BEGIN EXTRACTED MATERIAL

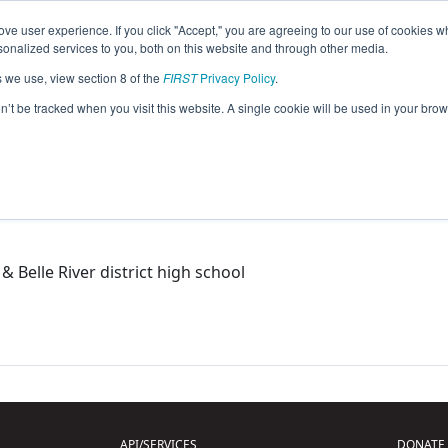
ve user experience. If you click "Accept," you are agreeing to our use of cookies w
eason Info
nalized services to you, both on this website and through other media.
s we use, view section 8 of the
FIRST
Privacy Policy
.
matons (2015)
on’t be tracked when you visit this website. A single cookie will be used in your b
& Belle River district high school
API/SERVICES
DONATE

END EXTRACTED MATERIAL
BEGIN EXTRACTED MATERIAL

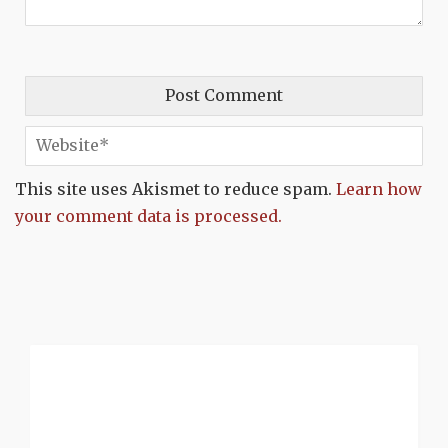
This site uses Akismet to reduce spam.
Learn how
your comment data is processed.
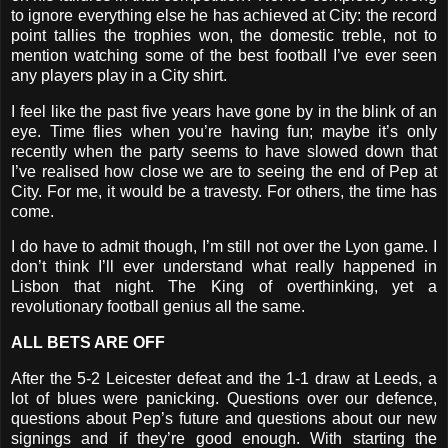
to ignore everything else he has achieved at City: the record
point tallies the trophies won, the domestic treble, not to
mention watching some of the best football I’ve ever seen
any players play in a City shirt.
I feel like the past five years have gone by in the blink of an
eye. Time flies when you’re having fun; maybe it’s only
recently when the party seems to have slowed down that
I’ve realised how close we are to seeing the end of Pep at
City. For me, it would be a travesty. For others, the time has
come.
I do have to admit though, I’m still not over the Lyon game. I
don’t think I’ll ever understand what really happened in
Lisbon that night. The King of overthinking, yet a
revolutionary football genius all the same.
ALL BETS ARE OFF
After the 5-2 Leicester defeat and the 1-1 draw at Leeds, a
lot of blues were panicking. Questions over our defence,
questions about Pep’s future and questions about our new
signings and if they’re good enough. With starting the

END EXTRACTED MATERIAL

**TASK**
When the string "football" appears in a line of the records above, that line is to be copied.

**EXERCISE ANSWER**
mention watching some of the best football I’ve ever seen
revolutionary football genius all the same.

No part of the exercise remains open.